In Sunday School we are discussing Christianity by century. Right now, we are at the 10th century, about the time scholasticism is firmly taking root in the West. With this enlightenment comes the manifestation of indulgences and the like.
So, it got me to thinking. First, keep in mind the usual Protestant view of indulgence may not be the correct one. Second, when I say “biblical” I do not usually mean it is directly found in Scripture. Christian doctrine is more often than not drawn from Scripture rather than capitalizing of direct words of Scripture. Of course, “biblical” is something still undefined. For instance, what canon do you use?
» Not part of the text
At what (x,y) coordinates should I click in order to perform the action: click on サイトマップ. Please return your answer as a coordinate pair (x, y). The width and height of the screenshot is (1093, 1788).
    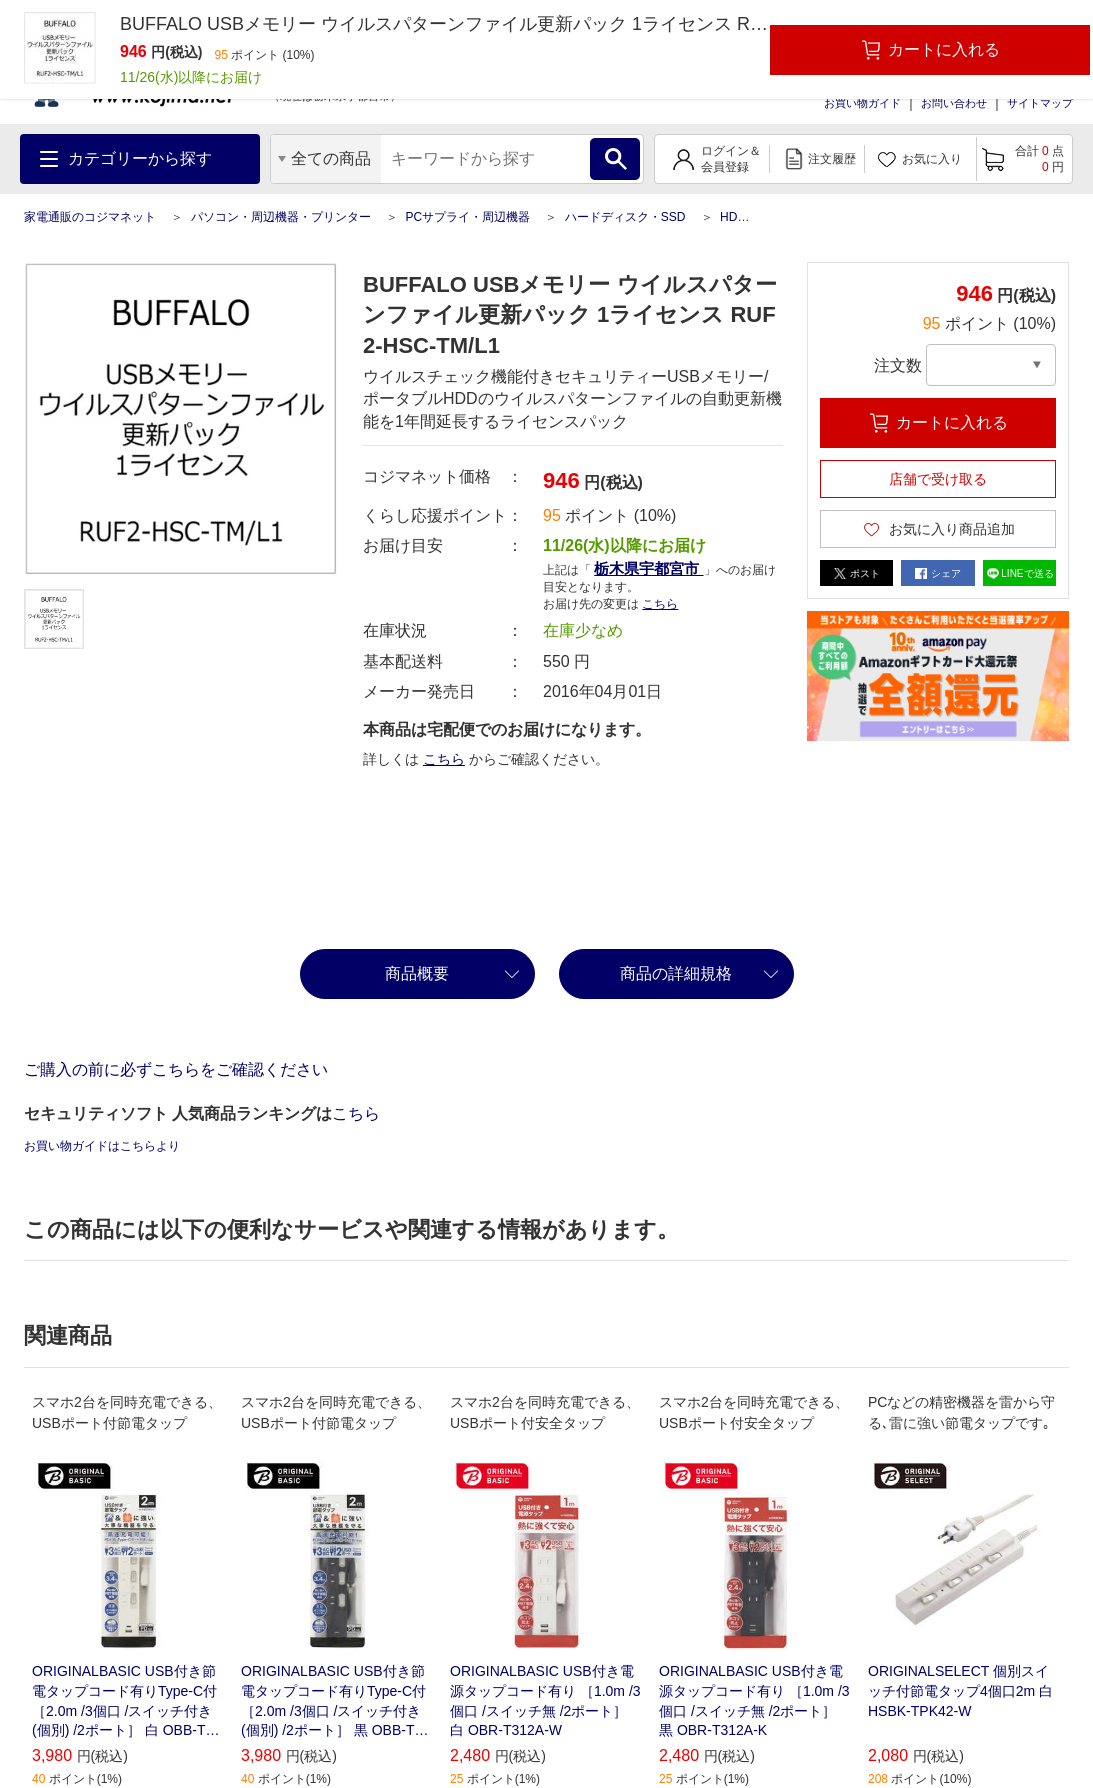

If you are a Catholic and use books not found in the Protestant canon, is this considered biblical?
In the 12th chapter of 2 Maccabees, Judah seeks to turn away the temporal sins that may lay with the fallen. He does several things.
On the next day, as had now become necessary, Judas and his men went to take up the bodies of the fallen and to bring them back to lie with their kindred in the sepulchres of their ancestors. Then under the tunic of each one of the dead they found sacred tokens of the idols of Jamnia, which the law forbids the Jews to wear. And it became clear to all that this was the reason these men had fallen. So they all blessed the ways of the Lord, the righteous judge, who reveals the things that are hidden; and they turned to supplication, praying that the sin that had been committed might be wholly blotted out. The noble Judas exhorted the people to keep themselves free from sin, for they had seen with their own eyes what had happened as the result of the sin of those who had fallen. He also took up a collection, man by man, to the amount of two thousand drachmas of silver, and sent it to Jerusalem to provide for a sin offering. In doing this he acted very well and honorably, taking account of the resurrection. For if he were not expecting that those who had fallen would rise again, it would have been superfluous and foolish to pray for the dead. But if he was looking to the splendid reward that is laid up for those who fall asleep in godliness, it was a holy and pious thought. Therefore he made atonement for the dead, so that they might be delivered from their sin. (2 Macc 12.39-42, RSVCE)
He prayed, acting as a mediator and took up a collection for an offering by the priests at the Temple. He sought to turn away the temporal sin of those already redeemed. In Scripture (depending upon your limitation) we find something of an allowance for indulgences do we not? No wonder Luther worked feverishly to rid his canon of this book. It said something he didn’t like.